TASK GOAL ->
When a line of the entries below contains "work", it counts once; state how many such lines there are and nothing else.

^^^^^^^^^^^^^^^^

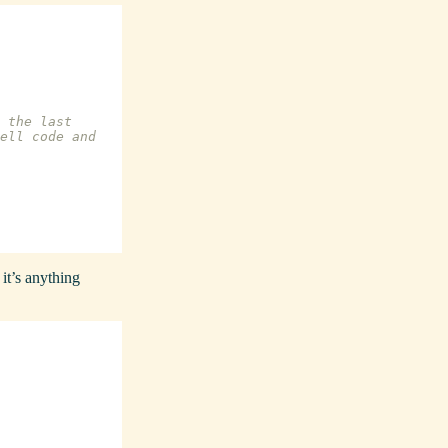
 the last
ell code and
 it’s anything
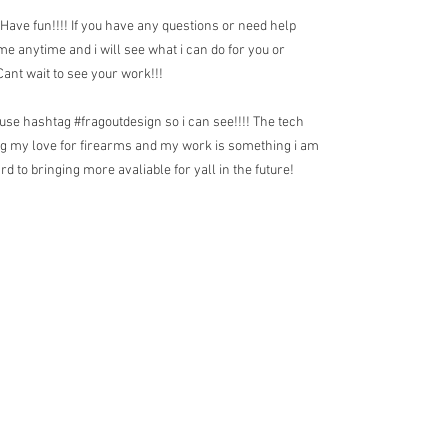
 Have fun!!!! If you have any questions or need help
 me anytime and i will see what i can do for you or
nt wait to see your work!!!
use hashtag #fragoutdesign so i can see!!!! The tech
rg my love for firearms and my work is something i am
d to bringing more avaliable for yall in the future!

^^^^^^^^^^^^^^^^

RESPONSE ->
2